Comments on: Scanning to PDF in Linux

By: david

david — Thu, 05 Apr 2007 15:23:54 +0000

I scanned a one-page document in greyscale at 300 dpi using xsane’s multipage support and ended up with a 2.6 MB PDF file. The second time, I saved from xsane in Postscript format, then used ps2pdf to produce a PDF, and ended up just with a 0.5 MB file. I’ll try gscan2pdf.

By: A. Pater

A. Pater — Tue, 20 Mar 2007 19:33:59 +0000

I second Luke O’Connell.
It’s a little strange that there’s no Open Source or Freeware program under POSIX that produces PDF’s with a hidden (OCR’ed) text layer over the scanned images. It can’t be that hard to program such a thing. But that is only my uneducated guess. Since it is possible (e.g. with the outstanding Jarnal program – a JAVA based app) to add a visible text layer to a PDF under POSIX systems.
The author of gscan2pdf says he wants to add such a function to his app in the future. Hope he will be able to do just that!

By: Gary Thompson

Gary Thompson — Fri, 23 Feb 2007 12:43:46 +0000

I’ve just discovered gscan2pdf and am very pleased with it. I recommend it if you’re tired of the bloated zlib compressed PDF’s created by Xsane.

By: Luke O'Connell

Luke O'Connell — Tue, 02 Jan 2007 14:05:13 +0000

Some interesting information on this page. I am STILL trying to find a way to create searchable PDFs under Linux. Like the author, I scan all my paperwork and rely on that scan being searchable. I have looked high and low but to no avail, there just does not seem to be a way… unless you are ready to pay hundreds for a corporate solution (there are a few out there). Pretty much the last dependency between Redmond and I.

By: Felix Lechner

Felix Lechner — Sat, 02 Dec 2006 21:26:15 +0000

Hi there, just thought i would post my script here, too. It works well for me. I keep no paper records anymore at home or work. Have a second script “scanpdf-a4″ with the scan area adjusted for A4. Make sure to change your SANE device in the script. Sincerely, Felix

#!/bin/sh

device=”genesys:libusb:004:005″
tmpdir=”/tmp”
basename=”scanpdf”
counter=0
color=0
scanarea=”-l 0 -t 0 -x 216 -y 279″ # US letter
#scanarea=”-l 0 -t 0 -x 210 -y 297″ # A4

if [ ! -d “$tmpdir” ]
then
echo “Need existing tempdir at $tmpdir.”
exit
fi

until [ $counter -eq -1 ]
do
echo -n “Black & White/Color/Done [B/c/d]? ”
read answer
if [ -z “$answer” -o “$answer” = “b” -o “$answer” = “B” ]
then
color=0
elif [ “$answer” = “c” -o “$answer” = “C” ]
then
color=1
elif [ “$answer” = “d” -o “$answer” = “D” ]
then
break
else
continue
fi
counter=`expr $counter + 1`
echo “Scanning page $counter”
filename=”$basename`echo $counter | awk ‘{ printf “-%03d”, $1 }’`”
if [ $color -eq 1 ]
then
mode=”–mode Color”
resolution=”–resolution 150″
else
mode=”–mode Gray”
resolution=”–resolution 150″
fi
scanimage $mode $resolution $scanarea > “$tmpdir”/”$filename”.pnb
convert -quality 50 “$tmpdir”/”$filename”.pnb “$tmpdir”/”$filename”.jpg
rm “$tmpdir”/”$filename”.pnb
done

if [ $counter -eq 0 ]
then
echo “Nothing scanned.”
exit
fi

savein=””
while [ -z “$savein” ]
do
echo -n “Please name the PDF file to save in: ”
read savein
done

convert “$tmpdir”/$basename*.jpg “$savein”.pdf
rm “$tmpdir”/$basename*.jpg
acroread “$savein”.pdf >& /dev/null &
echo Successfully scanned $counter pages and created “$savein”.pdf.

By: Gabriel Richards

Gabriel Richards — Sat, 28 Oct 2006 04:30:18 +0000

Hey y’all, googling “linux scanimage to pdf” here.

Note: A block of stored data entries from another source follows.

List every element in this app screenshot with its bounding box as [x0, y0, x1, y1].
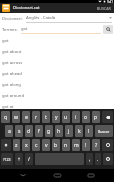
button[interactable]: mic: [15, 153, 23, 165]
button[interactable]: b: [52, 139, 60, 151]
staticText: BUSCAR: [97, 6, 111, 11]
button[interactable]: Buscar: [95, 125, 113, 137]
button[interactable]: back: [102, 111, 113, 123]
button[interactable]: ?123: [1, 153, 13, 165]
staticText: got across: [2, 60, 23, 66]
button[interactable]: Home: [46, 169, 68, 182]
staticText: ,: [89, 156, 91, 163]
button[interactable]: r: [32, 111, 40, 123]
button[interactable]: p: [92, 111, 100, 123]
staticText: got about: [2, 49, 22, 55]
button[interactable]: App icon: [2, 4, 10, 12]
button[interactable]: got around: [0, 90, 114, 101]
staticText: q: [4, 114, 8, 121]
button[interactable]: k: [75, 125, 83, 137]
staticText: m: [74, 142, 79, 149]
button[interactable]: ,: [86, 153, 93, 165]
staticText: ?: [95, 142, 98, 149]
button[interactable]: w: [12, 111, 20, 123]
staticText: t: [45, 114, 47, 121]
staticText: y: [55, 114, 58, 121]
staticText: l: [88, 128, 90, 135]
button[interactable]: n: [62, 139, 70, 151]
button[interactable]: q: [1, 111, 10, 123]
staticText: got: [21, 26, 28, 32]
staticText: s: [18, 128, 21, 135]
button[interactable]: Recents: [80, 169, 102, 182]
staticText: Diccionari:: [2, 16, 23, 22]
button[interactable]: a: [5, 125, 13, 137]
staticText: Diccionari.cat: [13, 5, 40, 11]
button[interactable]: emoji: [102, 139, 113, 151]
button[interactable]: got about: [0, 46, 114, 57]
button[interactable]: ?: [92, 139, 100, 151]
button[interactable]: j: [65, 125, 73, 137]
staticText: Termes:: [2, 27, 18, 33]
button[interactable]: y: [52, 111, 60, 123]
staticText: g: [47, 128, 51, 135]
button[interactable]: f: [35, 125, 43, 137]
button[interactable]: e: [22, 111, 30, 123]
staticText: n: [64, 142, 68, 149]
staticText: f: [38, 128, 40, 135]
button[interactable]: Back: [12, 169, 34, 182]
button[interactable]: h: [55, 125, 63, 137]
staticText: a: [8, 128, 11, 135]
button[interactable]: got: [0, 35, 114, 46]
button[interactable]: c: [32, 139, 40, 151]
button[interactable]: BUSCAR: [94, 3, 114, 13]
button[interactable]: /: [25, 153, 33, 165]
staticText: .: [97, 156, 99, 163]
staticText: ?123: [3, 157, 11, 162]
button[interactable]: m: [72, 139, 80, 151]
button[interactable]: x: [22, 139, 30, 151]
button[interactable]: globe: [103, 153, 113, 165]
staticText: Buscar: [98, 129, 110, 134]
staticText: u: [64, 114, 68, 121]
button[interactable]: s: [15, 125, 23, 137]
staticText: got at: [2, 104, 14, 110]
staticText: /: [28, 156, 30, 163]
staticText: k: [78, 128, 81, 135]
staticText: got along: [2, 82, 21, 88]
staticText: p: [94, 114, 98, 121]
button[interactable]: u: [62, 111, 70, 123]
button[interactable]: .: [95, 153, 101, 165]
staticText: got: [2, 38, 9, 44]
button[interactable]: g: [45, 125, 53, 137]
staticText: z: [15, 142, 18, 149]
staticText: i: [75, 114, 77, 121]
button[interactable]: t: [42, 111, 50, 123]
staticText: got ahead: [2, 71, 22, 77]
button[interactable]: v: [42, 139, 50, 151]
staticText: j: [68, 128, 70, 135]
button[interactable]: d: [25, 125, 33, 137]
staticText: x: [25, 142, 28, 149]
button[interactable]: o: [82, 111, 90, 123]
staticText: Anglès - Català: [26, 15, 56, 21]
staticText: o: [84, 114, 88, 121]
staticText: h: [57, 128, 61, 135]
staticText: w: [14, 114, 18, 121]
staticText: d: [27, 128, 31, 135]
button[interactable]: l: [85, 125, 93, 137]
button[interactable]: i: [72, 111, 80, 123]
staticText: !: [85, 142, 87, 149]
button[interactable]: got across: [0, 57, 114, 68]
button[interactable]: got ahead: [0, 68, 114, 79]
button[interactable]: z: [13, 139, 20, 151]
button[interactable]: got along: [0, 79, 114, 90]
staticText: e: [25, 114, 28, 121]
staticText: got around: [2, 93, 24, 99]
staticText: b: [54, 142, 58, 149]
staticText: v: [45, 142, 48, 149]
staticText: c: [35, 142, 38, 149]
button[interactable]: !: [82, 139, 90, 151]
staticText: 9:41: [107, 0, 113, 3]
button[interactable]: got at: [0, 101, 114, 112]
staticText: r: [35, 114, 38, 121]
button[interactable]: shift: [1, 139, 11, 151]
button[interactable]: Select dictionary: [26, 15, 112, 23]
button[interactable]: Search: [103, 25, 113, 34]
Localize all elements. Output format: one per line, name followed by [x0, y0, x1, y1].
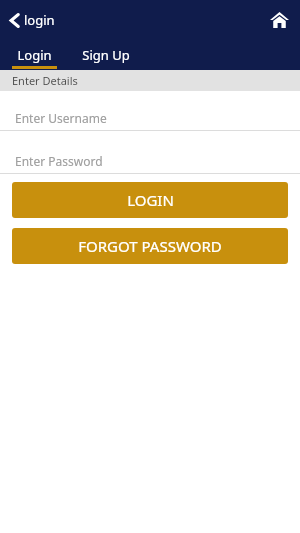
button[interactable]: LOGIN	[12, 182, 288, 218]
button[interactable]: Enter Password	[0, 148, 300, 174]
staticText: Enter Details	[12, 73, 78, 88]
staticText: FORGOT PASSWORD	[78, 236, 222, 256]
button[interactable]: Enter Username	[0, 105, 300, 131]
button[interactable]: Sign Up	[68, 40, 144, 70]
staticText: Login	[17, 46, 52, 64]
button[interactable]: Home	[264, 5, 294, 35]
button[interactable]: Login	[0, 40, 68, 70]
button[interactable]: FORGOT PASSWORD	[12, 228, 288, 264]
staticText: Sign Up	[82, 46, 130, 64]
staticText: login	[24, 11, 55, 29]
button[interactable]: login	[0, 7, 65, 33]
staticText: Enter Username	[15, 110, 107, 126]
staticText: Enter Password	[15, 153, 103, 169]
staticText: LOGIN	[127, 190, 174, 210]
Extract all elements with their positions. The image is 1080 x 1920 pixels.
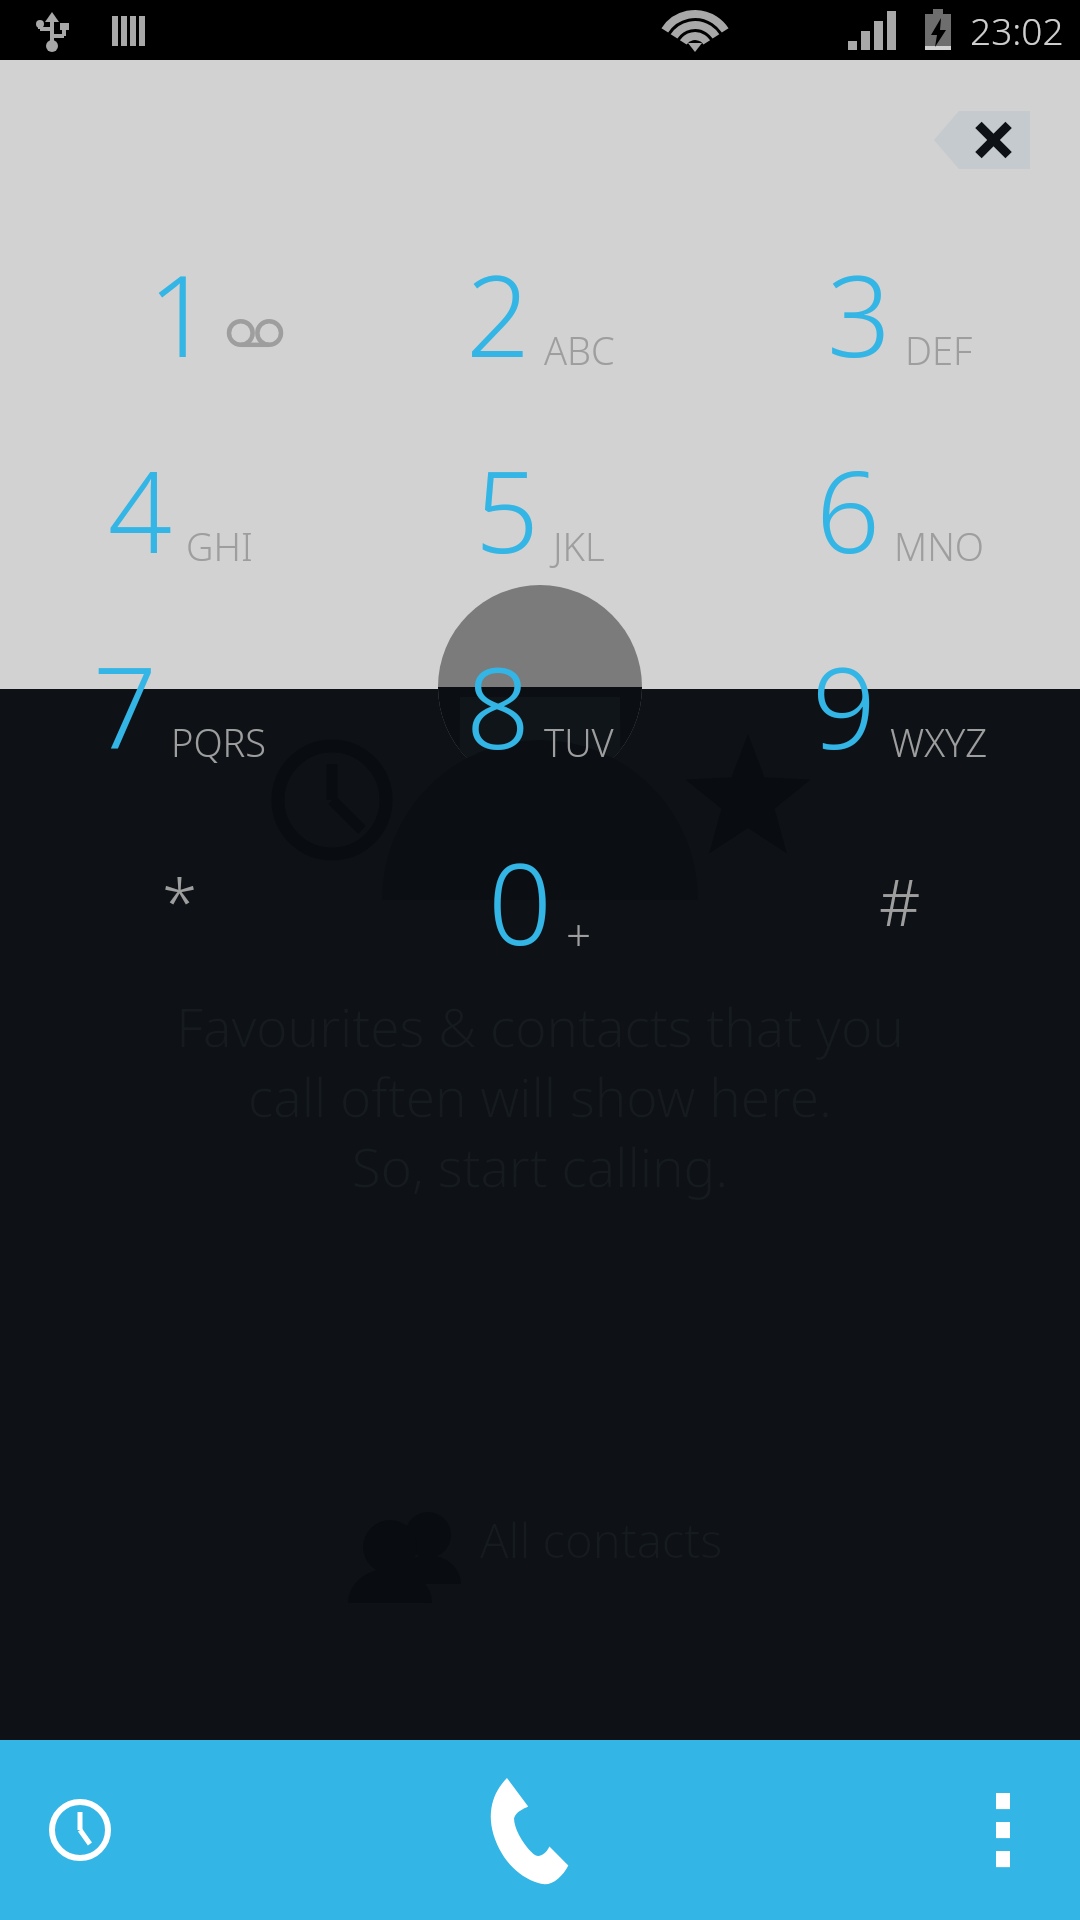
staticText: # xyxy=(879,858,921,945)
button[interactable]: Call xyxy=(440,1740,640,1920)
staticText: + xyxy=(566,904,592,964)
staticText: PQRS xyxy=(171,716,267,768)
staticText: ABC xyxy=(544,324,615,376)
staticText: 23:02 xyxy=(970,5,1064,55)
button[interactable]: 4 xyxy=(0,411,360,607)
button[interactable]: More options xyxy=(948,1750,1058,1910)
button[interactable]: * xyxy=(0,803,360,999)
button[interactable]: 9 xyxy=(720,607,1080,803)
staticText: 4 xyxy=(108,433,172,586)
staticText: 9 xyxy=(812,629,876,782)
staticText: 1 xyxy=(148,237,212,390)
staticText: 7 xyxy=(93,629,157,782)
staticText: 8 xyxy=(466,629,530,782)
button[interactable]: Call history xyxy=(20,1770,140,1890)
staticText: 6 xyxy=(816,433,880,586)
button[interactable]: 6 xyxy=(720,411,1080,607)
staticText: 5 xyxy=(475,433,539,586)
button[interactable]: 3 xyxy=(720,215,1080,411)
button[interactable]: 0 xyxy=(360,803,720,999)
staticText: * xyxy=(162,858,198,945)
staticText: 3 xyxy=(827,237,891,390)
staticText: WXYZ xyxy=(890,716,988,768)
staticText: 0 xyxy=(488,825,552,978)
staticText: MNO xyxy=(894,520,984,572)
staticText: TUV xyxy=(544,716,614,768)
button[interactable]: # xyxy=(720,803,1080,999)
staticText: GHI xyxy=(186,520,253,572)
button[interactable]: 2 xyxy=(360,215,720,411)
button[interactable]: 7 xyxy=(0,607,360,803)
staticText: JKL xyxy=(553,520,605,572)
button[interactable]: 5 xyxy=(360,411,720,607)
staticText: DEF xyxy=(905,324,973,376)
staticText: 2 xyxy=(466,237,530,390)
button[interactable]: 8 xyxy=(360,607,720,803)
button[interactable]: Backspace xyxy=(912,92,1052,188)
button[interactable]: 1 xyxy=(0,215,360,411)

Problem, # scanimage –format tiff > scan.tiff // is yielding

scanimage: unrecognized option `–format’

Even though it’s documented in the man page.

Running RHEL v.4.

scanimage -format tiff > scan.tiff yields a file named scan.tiff with “ormat” in it.

Any ideas?

TY
G

By: Jeffrey Ratcliffe

Jeffrey Ratcliffe — Sun, 03 Sep 2006 19:10:09 +0000

Try sourceforge.net/projects/gscan2pdf

By: Gaurav Goyal

Gaurav Goyal — Sat, 02 Sep 2006 14:25:05 +0000

You can look at PDF Studio (http://www.qoppa.com/psindex.html). Its a commercial Java based solution.

By: gordon

gordon — Fri, 01 Sep 2006 07:01:19 +0000

While I am grateful to the contributors for this assistance, I am also struck by the absurd nature of the process involved. One can do this in a single step for any large document (without having to fiddle with ADF settings) using a number of programs on either Windows or OS X. The obvious route is to pay for a copy of Acrobat, which is a lot cheaper (for a business) than going through the experimentation etc necessary to automate a procedure of this nature. There are other cheaper programs available that will do the same thing without requiring all of the activation nonsense that Paperport and other programs based on the Zeon pdf printer driver require.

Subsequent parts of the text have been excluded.